Goal of the exercise ->
From the entries below, transcribe exactly the lines between the line holding "Laad en losplaatsen" and the line holding "du aguardiente sour colombien", inclusive; skip all other lines.

──────── Records for this task

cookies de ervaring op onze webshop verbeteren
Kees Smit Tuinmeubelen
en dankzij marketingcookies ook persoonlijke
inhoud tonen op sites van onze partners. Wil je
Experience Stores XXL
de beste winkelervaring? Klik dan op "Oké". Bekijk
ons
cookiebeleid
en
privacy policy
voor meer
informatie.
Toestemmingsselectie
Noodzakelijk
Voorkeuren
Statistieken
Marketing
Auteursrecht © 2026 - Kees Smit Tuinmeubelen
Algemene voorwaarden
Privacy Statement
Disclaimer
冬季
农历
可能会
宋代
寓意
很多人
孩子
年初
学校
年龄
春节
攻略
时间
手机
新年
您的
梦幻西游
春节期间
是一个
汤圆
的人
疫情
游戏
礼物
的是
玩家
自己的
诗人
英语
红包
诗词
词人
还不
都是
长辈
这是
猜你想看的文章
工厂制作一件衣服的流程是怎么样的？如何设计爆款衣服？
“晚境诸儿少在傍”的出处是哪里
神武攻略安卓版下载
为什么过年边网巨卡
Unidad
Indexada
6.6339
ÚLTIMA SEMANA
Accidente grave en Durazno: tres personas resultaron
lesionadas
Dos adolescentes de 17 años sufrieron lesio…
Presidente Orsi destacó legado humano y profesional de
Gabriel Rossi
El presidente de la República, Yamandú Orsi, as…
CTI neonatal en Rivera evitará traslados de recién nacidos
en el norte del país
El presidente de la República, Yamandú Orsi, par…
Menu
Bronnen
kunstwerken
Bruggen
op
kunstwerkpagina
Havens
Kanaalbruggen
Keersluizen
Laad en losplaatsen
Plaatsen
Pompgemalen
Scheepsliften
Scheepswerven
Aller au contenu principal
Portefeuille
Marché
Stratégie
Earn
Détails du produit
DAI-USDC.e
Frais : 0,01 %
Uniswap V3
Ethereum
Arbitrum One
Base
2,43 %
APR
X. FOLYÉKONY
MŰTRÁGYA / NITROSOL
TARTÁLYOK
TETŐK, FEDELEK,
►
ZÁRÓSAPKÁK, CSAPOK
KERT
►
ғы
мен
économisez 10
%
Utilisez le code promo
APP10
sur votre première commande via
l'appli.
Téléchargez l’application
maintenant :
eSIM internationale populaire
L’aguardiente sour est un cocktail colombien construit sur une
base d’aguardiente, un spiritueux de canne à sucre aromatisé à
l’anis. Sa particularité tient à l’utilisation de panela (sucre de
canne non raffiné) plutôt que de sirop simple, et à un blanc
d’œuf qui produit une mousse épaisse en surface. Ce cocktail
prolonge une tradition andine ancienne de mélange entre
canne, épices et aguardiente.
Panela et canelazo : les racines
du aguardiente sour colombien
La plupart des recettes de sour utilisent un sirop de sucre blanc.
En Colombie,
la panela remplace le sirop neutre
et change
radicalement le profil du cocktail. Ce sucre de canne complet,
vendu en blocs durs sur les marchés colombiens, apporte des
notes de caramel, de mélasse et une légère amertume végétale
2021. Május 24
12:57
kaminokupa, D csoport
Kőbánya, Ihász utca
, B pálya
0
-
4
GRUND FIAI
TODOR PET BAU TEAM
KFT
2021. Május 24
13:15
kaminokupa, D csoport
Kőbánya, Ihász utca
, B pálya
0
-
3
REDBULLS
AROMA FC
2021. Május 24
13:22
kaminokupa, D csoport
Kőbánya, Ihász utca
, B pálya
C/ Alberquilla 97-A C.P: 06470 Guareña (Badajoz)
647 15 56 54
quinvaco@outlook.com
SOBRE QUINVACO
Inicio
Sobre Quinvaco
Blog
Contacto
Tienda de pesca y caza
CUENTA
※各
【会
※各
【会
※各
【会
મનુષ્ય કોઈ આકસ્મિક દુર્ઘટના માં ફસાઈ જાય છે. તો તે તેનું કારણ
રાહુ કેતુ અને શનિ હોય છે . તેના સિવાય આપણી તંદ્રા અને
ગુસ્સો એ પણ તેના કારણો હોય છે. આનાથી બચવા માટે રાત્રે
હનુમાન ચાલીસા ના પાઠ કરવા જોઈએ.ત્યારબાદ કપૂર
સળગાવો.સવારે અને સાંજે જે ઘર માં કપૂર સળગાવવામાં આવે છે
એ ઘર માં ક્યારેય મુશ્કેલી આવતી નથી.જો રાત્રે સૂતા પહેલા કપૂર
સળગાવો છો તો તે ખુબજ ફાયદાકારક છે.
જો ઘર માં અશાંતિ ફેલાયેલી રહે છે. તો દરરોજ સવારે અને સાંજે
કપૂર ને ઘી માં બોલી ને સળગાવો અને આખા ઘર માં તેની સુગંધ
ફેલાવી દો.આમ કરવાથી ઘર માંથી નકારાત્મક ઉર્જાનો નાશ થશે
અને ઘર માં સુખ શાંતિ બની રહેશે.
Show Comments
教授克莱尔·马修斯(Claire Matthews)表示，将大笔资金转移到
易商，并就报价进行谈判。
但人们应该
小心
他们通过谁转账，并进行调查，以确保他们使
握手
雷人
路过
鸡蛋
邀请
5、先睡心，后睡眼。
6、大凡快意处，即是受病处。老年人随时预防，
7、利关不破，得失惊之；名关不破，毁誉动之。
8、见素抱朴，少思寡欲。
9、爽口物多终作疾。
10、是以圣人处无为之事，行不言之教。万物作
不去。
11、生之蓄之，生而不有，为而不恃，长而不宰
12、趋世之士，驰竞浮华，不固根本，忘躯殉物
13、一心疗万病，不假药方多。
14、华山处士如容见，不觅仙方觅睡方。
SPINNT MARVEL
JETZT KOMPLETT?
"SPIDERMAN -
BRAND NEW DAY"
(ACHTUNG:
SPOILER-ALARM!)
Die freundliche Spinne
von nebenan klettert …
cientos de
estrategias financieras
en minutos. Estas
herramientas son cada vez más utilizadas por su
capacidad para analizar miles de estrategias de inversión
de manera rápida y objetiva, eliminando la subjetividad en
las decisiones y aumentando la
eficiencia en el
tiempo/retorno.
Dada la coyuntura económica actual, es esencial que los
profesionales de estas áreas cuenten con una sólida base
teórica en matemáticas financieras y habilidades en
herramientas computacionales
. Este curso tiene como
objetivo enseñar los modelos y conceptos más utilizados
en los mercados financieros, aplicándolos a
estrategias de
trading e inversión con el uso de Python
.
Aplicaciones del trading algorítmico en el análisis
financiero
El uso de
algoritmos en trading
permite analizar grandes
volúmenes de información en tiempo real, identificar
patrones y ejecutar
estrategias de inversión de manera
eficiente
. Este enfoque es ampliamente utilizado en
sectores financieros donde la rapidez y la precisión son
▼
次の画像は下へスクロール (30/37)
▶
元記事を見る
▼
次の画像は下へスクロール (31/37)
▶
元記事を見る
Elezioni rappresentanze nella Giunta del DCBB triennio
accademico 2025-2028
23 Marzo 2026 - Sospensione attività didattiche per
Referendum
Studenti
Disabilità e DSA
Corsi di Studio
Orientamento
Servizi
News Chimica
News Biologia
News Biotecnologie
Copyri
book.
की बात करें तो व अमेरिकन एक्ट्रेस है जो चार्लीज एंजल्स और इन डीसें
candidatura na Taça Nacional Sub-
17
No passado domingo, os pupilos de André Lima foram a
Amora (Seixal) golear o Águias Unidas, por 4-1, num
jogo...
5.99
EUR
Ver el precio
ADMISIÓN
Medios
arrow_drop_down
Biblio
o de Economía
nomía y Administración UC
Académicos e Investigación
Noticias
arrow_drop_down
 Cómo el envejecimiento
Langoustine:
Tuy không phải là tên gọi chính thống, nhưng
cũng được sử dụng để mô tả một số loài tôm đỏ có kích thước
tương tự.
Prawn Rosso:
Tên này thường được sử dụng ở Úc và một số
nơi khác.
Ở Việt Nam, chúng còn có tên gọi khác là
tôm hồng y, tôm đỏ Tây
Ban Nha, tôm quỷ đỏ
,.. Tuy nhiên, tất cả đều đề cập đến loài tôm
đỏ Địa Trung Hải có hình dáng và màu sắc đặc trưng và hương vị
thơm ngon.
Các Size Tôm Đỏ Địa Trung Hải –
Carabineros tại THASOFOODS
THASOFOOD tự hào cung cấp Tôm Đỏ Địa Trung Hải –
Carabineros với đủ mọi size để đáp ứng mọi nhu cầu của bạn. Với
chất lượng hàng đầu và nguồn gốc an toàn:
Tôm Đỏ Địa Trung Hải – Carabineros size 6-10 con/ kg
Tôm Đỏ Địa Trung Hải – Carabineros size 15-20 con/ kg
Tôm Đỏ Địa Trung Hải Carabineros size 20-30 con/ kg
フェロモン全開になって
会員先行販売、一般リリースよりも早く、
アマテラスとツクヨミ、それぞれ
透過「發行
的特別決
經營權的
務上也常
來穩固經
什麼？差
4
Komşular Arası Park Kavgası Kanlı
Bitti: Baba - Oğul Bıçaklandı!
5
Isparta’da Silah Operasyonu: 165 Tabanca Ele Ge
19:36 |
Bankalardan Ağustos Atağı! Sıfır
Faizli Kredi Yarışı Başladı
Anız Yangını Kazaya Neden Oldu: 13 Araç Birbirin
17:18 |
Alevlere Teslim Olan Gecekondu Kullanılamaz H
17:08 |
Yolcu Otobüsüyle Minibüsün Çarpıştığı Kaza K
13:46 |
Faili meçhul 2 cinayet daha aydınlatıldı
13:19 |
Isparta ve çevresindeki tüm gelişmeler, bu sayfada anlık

────────────────

Response box ->
Laad en losplaatsen
Plaatsen
Pompgemalen
Scheepsliften
Scheepswerven
Aller au contenu principal
Portefeuille
Marché
Stratégie
Earn
Détails du produit
DAI-USDC.e
Frais : 0,01 %
Uniswap V3
Ethereum
Arbitrum One
Base
2,43 %
APR
X. FOLYÉKONY
MŰTRÁGYA / NITROSOL
TARTÁLYOK
TETŐK, FEDELEK,
►
ZÁRÓSAPKÁK, CSAPOK
KERT
►
ғы
мен
économisez 10
%
Utilisez le code promo
APP10
sur votre première commande via
l'appli.
Téléchargez l’application
maintenant :
eSIM internationale populaire
L’aguardiente sour est un cocktail colombien construit sur une
base d’aguardiente, un spiritueux de canne à sucre aromatisé à
l’anis. Sa particularité tient à l’utilisation de panela (sucre de
canne non raffiné) plutôt que de sirop simple, et à un blanc
d’œuf qui produit une mousse épaisse en surface. Ce cocktail
prolonge une tradition andine ancienne de mélange entre
canne, épices et aguardiente.
Panela et canelazo : les racines
du aguardiente sour colombien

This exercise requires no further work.